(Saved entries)
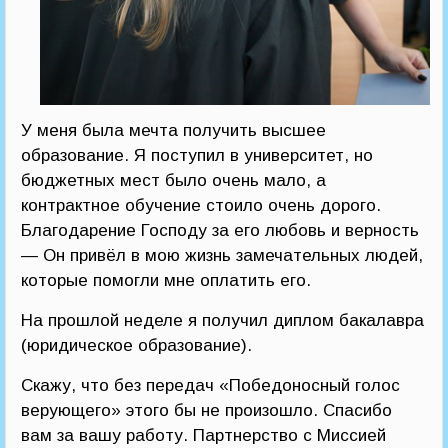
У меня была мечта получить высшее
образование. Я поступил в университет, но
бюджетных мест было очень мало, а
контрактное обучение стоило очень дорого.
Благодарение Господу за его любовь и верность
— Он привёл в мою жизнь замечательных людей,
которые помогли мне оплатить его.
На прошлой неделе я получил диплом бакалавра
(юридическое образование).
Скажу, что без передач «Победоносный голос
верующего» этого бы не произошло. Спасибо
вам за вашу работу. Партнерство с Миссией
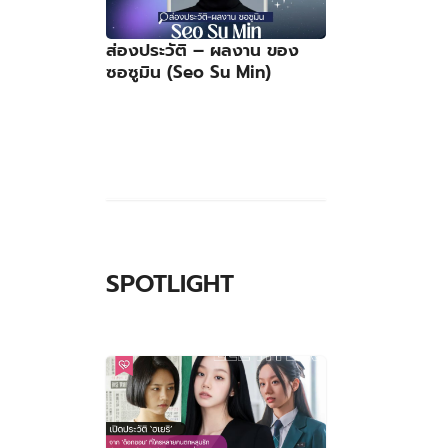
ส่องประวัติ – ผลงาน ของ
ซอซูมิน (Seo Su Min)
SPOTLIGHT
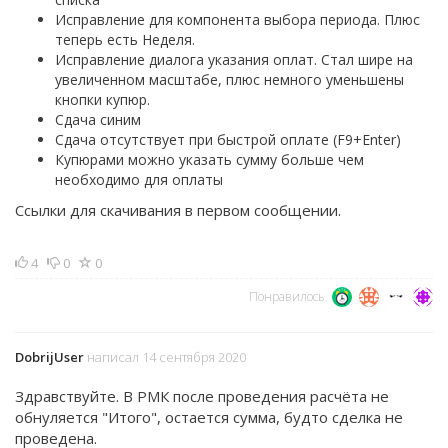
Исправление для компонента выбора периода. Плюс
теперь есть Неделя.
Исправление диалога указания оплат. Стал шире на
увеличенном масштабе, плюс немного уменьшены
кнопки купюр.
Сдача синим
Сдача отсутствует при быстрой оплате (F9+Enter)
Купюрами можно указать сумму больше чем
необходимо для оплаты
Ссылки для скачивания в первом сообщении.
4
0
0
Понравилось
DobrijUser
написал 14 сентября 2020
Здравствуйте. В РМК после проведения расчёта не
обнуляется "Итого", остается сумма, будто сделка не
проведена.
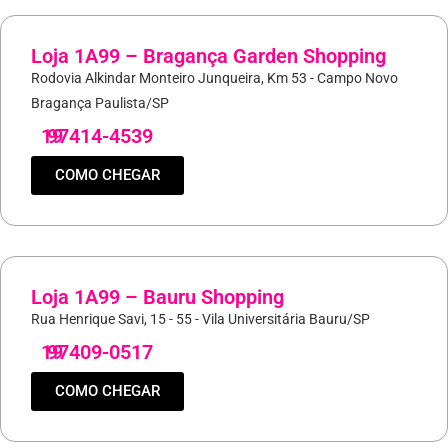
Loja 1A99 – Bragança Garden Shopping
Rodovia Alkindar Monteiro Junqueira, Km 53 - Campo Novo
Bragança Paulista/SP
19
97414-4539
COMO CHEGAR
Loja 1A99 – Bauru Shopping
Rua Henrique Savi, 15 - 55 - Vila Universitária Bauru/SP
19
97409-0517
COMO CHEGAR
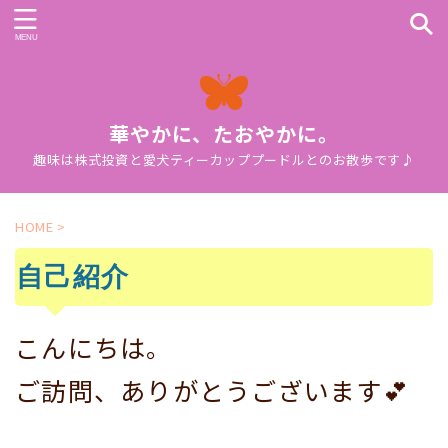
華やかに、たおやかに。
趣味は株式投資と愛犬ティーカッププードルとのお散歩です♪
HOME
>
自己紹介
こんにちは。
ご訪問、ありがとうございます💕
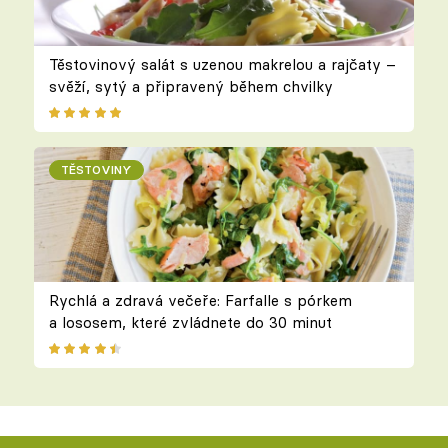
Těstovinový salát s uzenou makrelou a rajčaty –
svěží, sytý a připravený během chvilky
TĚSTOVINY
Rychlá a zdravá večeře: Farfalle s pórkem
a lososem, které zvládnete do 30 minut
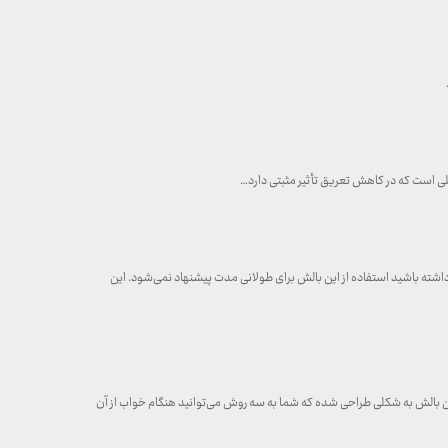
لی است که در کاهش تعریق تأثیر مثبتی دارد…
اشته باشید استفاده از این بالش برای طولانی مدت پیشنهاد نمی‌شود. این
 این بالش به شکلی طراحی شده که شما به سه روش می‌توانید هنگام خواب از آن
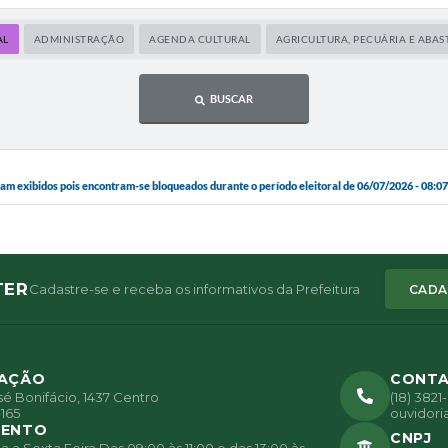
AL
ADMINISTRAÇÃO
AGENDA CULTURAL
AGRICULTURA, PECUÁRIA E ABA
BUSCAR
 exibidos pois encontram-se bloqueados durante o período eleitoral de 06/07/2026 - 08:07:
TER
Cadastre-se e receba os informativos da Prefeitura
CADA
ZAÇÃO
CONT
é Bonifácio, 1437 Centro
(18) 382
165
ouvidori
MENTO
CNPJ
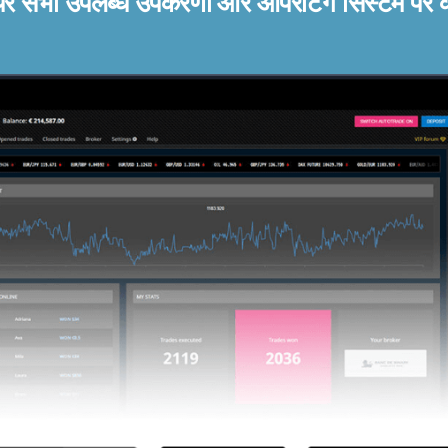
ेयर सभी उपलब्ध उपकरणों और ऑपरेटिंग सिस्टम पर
---
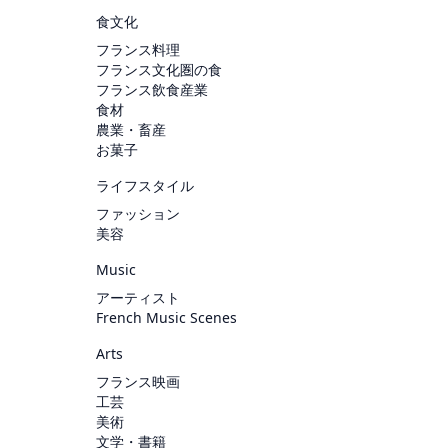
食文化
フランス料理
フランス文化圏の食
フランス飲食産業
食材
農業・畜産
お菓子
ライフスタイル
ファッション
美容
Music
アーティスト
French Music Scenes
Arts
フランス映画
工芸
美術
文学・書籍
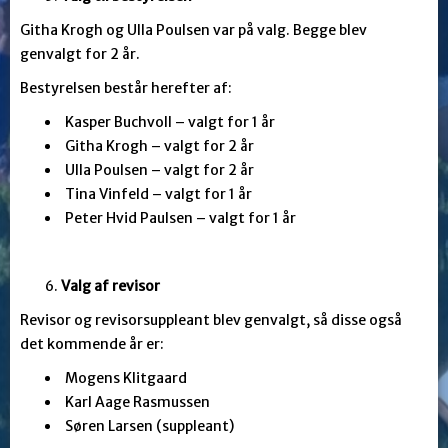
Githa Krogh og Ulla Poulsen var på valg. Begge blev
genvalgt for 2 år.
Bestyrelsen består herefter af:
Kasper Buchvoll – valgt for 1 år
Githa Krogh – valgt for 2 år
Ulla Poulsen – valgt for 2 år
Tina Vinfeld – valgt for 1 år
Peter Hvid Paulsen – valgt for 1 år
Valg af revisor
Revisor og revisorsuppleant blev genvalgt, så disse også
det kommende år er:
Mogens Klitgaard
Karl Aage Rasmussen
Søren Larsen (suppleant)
---
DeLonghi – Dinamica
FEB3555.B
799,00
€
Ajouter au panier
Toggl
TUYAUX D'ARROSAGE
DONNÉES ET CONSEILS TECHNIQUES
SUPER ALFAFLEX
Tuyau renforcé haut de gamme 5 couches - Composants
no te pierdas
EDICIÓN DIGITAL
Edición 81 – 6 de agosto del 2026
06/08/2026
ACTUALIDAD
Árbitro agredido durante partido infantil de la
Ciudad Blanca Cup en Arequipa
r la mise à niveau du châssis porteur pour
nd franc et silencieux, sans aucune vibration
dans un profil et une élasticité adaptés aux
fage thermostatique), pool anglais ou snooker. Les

▶ [Problem] Wherever the string "очень" is found in the entries, copy the line it sits in.

▶ [Response to the exercise]
бюджетных мест было очень мало, а
контрактное обучение стоило очень дорого.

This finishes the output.